Exercise description
Using the listing below, set down exactly the lines starting at the line that contains "protiskluzová." and ending at the line that contains "S (32-36), M (37-41), L(42-45)", both included, and no others.

^^^^^^^^

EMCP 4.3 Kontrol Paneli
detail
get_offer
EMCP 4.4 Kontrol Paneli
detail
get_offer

^^^^^^^^

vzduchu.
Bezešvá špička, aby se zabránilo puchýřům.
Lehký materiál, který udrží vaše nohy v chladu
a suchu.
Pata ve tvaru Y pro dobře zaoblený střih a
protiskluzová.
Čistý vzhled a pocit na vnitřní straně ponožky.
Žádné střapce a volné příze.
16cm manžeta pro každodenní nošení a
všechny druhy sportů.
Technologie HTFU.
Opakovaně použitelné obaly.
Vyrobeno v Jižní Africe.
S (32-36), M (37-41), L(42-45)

^^^^^^^^

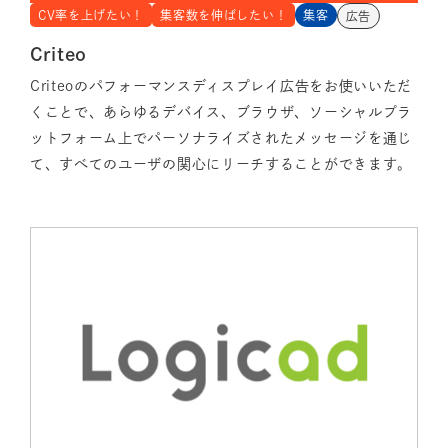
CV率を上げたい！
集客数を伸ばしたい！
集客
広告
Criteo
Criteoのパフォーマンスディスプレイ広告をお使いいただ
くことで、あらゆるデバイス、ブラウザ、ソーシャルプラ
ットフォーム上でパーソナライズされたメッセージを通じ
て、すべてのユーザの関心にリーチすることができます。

^^^^^^^^

The completed task
protiskluzová.
Čistý vzhled a pocit na vnitřní straně ponožky.
Žádné střapce a volné příze.
16cm manžeta pro každodenní nošení a
všechny druhy sportů.
Technologie HTFU.
Opakovaně použitelné obaly.
Vyrobeno v Jižní Africe.
S (32-36), M (37-41), L(42-45)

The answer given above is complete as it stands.